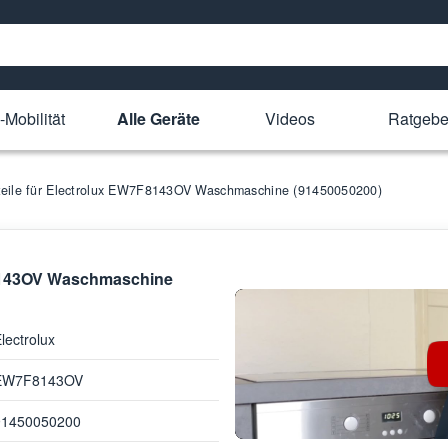
-Mobilität
Alle Geräte
Videos
Ratgebe
teile für Electrolux EW7F8143OV Waschmaschine (91450050200)
F8143OV Waschmaschine
lectrolux
EW7F8143OV
91450050200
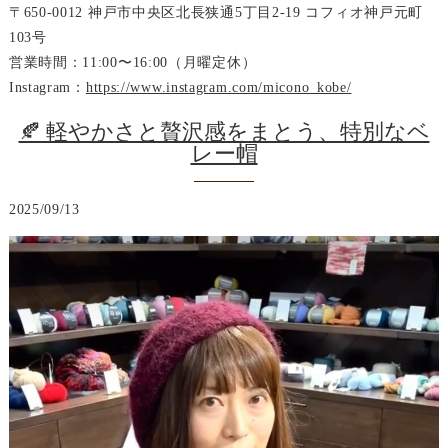
〒650-0012 神戸市中央区北長狭通5丁目2-19 コフィオ神戸元町
103号
営業時間：11:00〜16:00（月曜定休）
Instagram：
https://www.instagram.com/micono_kobe/
🍂 軽やかさと贅沢感をまとう、特別なベ
レー帽
2025/09/13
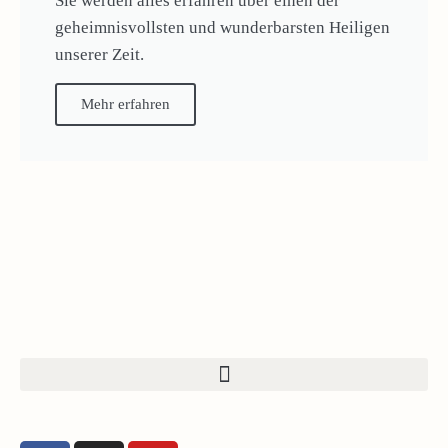
Sie werden alles erfahren über einen der
geheimnisvollsten und wunderbarsten Heiligen
unserer Zeit.
Mehr erfahren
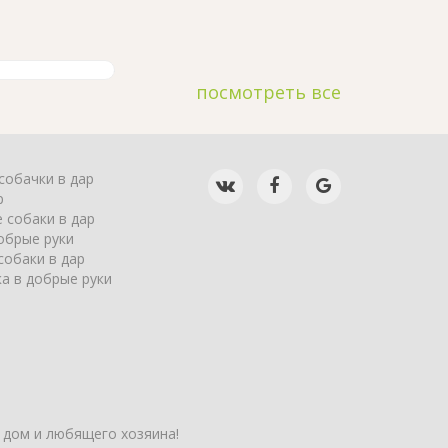
посмотреть все
собачки в дар
р
 собаки в дар
обрые руки
собаки в дар
а в добрые руки
 дом и любящего хозяина!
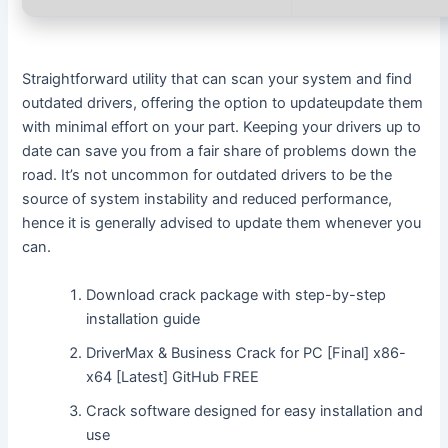
Straightforward utility that can scan your system and find
outdated drivers, offering the option to updateupdate them
with minimal effort on your part. Keeping your drivers up to
date can save you from a fair share of problems down the
road. It’s not uncommon for outdated drivers to be the
source of system instability and reduced performance,
hence it is generally advised to update them whenever you
can.
Download crack package with step-by-step
installation guide
DriverMax & Business Crack for PC [Final] x86-
x64 [Latest] GitHub FREE
Crack software designed for easy installation and
use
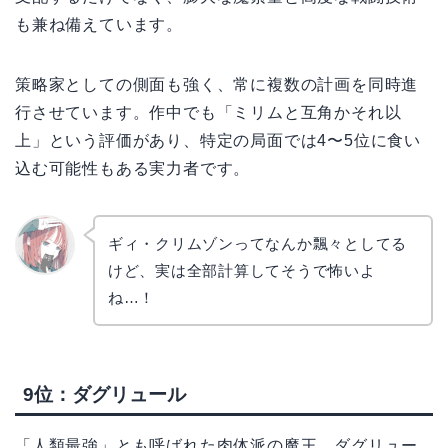
も兼ね備えています。
策略家としての側面も強く、常に複数の計画を同時進
行させています。作中でも「ミリムと互角かそれ以
上」という評価があり、特定の局面では4〜5位に食い
込む可能性もある実力者です。
ギィ・クリムゾンってなんか飄々としてる
けど、実は全部計算してそうで怖いよ
リョウ
コ
ね…！
9位：ダグリュール
「人類最強」とも呼ばれた肉体派の魔王、ダグリュー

*ACTION ITEM*
Your task is to return the lines above, from the first one up to and including the line containing "https://www.instagram.com/micono_kobe/", minus any pictures.

*EXERCISE ANSWER*
-Mobilität
Alle Geräte
Videos
Ratgebe
teile für Electrolux EW7F8143OV Waschmaschine (91450050200)
F8143OV Waschmaschine
lectrolux
EW7F8143OV
91450050200
〒650-0012 神戸市中央区北長狭通5丁目2-19 コフィオ神戸元町
103号
営業時間：11:00〜16:00（月曜定休）
Instagram：
https://www.instagram.com/micono_kobe/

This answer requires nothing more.